Governo a tutta birra col Paese inchiodato

sabato 8 novembre 2014


Come ampiamente riportato dalla stampa nazionale, l’Ocse conferma per il 2015 una crescita dell’economia italiana appena sopra la parità. Un più 0,2 per cento che dopo anni di profonda recessione rappresenta un ben magro risultato, soprattutto per un Governo che è nato sulla promessa di una ripresa tumultuosa.

Tant’è vero che, malgrado lo stesso Ocse ci ponga al penultimo posto tra i Paesi del G20, il Premier Matteo Renzi proprio in questi giorni ribadisce la sua ambiziosa intenzione di far cambiare verso all’Italia, facendola diventare la locomotiva d’Europa. Ed in effetti nel nostro orizzonte si intravede qualcosa che sta avanzando a tutta birra, come si suol dire.

Solo che non si tratta della ripresa, bensì di un’ulteriore mazzolata fiscale proprio sulla bionda bevanda, sulla quale gravano imposte già proibitive, rispettivamente 3 e 4 volte superiori a quelle di Spagna e Germania (da questo punto di vista anche l’attuale Esecutivo si ricorda di essere in linea con l’Europa solo quando si tratta di alzarle, le tasse).

E proprio per non essere travolti dall’ennesima spremitura fiscale – con le super-accise renziane si pagherebbe una imposta di 36 euro per ettolitro – i produttori di birra hanno chiesto all’Esecutivo di bloccare l’aumento previsto dal primo gennaio 2015. A tale proposito, le organizzazioni imprenditoriali del settore hanno divulgato un dato allarmante: il crollo del 26 per cento nel consumo di birra registrato nell’ultima estate. Crollo che, a parere di questi ultimi, non può essere addebitato unicamente ad un clima sfavorevole, bensì in gran parte ad una fiscalità settoriale a dir poco feroce.

Tuttavia, conoscendo i gravi problemi di bilancio del Governo in carica, essenzialmente causati da un’impostazione di fondo sempre più elettoralistica, sarà assai difficile che l’appello dei birrai italiani venga accolto. Con la prospettiva di una ripresa ferma al palo, la quale avvicina pericolosamente il voto anticipato, la forsennata esigenza di fare cassa per il duo Renzi-Padoan diventerà sempre più prioritario.

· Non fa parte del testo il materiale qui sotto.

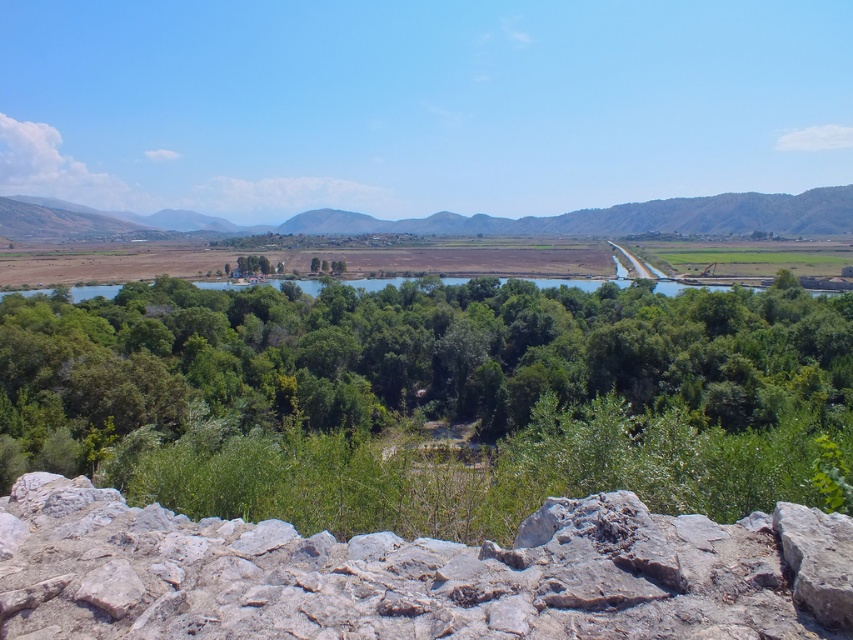 Question: Estimate the real-world distances between objects in this image. Which object is farther from the green leafy trees at center?

Choices:
 (A) brown rocky mountain at center
 (B) gray rough stone at bottom

Answer: (A)

Question: Observing the image, what is the correct spatial positioning of green leafy trees at center in reference to gray rough stone at bottom?

Choices:
 (A) right
 (B) left

Answer: (B)

Question: Does green leafy trees at center have a smaller size compared to brown rocky mountain at center?

Choices:
 (A) yes
 (B) no

Answer: (A)

Question: Estimate the real-world distances between objects in this image. Which object is farther from the green leafy trees at center?

Choices:
 (A) gray rough stone at bottom
 (B) brown rocky mountain at center

Answer: (B)

Question: In this image, where is green leafy trees at center located relative to gray rough stone at bottom?

Choices:
 (A) right
 (B) left

Answer: (B)

Question: Which of the following is the farthest from the observer?

Choices:
 (A) (131, 218)
 (B) (421, 544)
 (C) (689, 454)

Answer: (A)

D’altro canto, il furbetto che occupa Palazzo Chigi, avendo puntato tutto sull’effetto trainante della ripresa mondiale, non sembra intenzionato a restare in sella fino al 2018, con il rischio di trovarsi col classico cerino acceso in mano. Molto meglio raschiare il fondo del barile dei debiti e delle imposte, così da poter regalare altri vergognosi bonus alla sua ampia platea di consenso. E se tanto mi da tanto, birra o non birra, per proteggersi dalle prossime mitragliate fiscali dell’Esecutivo che abbassa le tasse, non resta che metterci l’elmetto.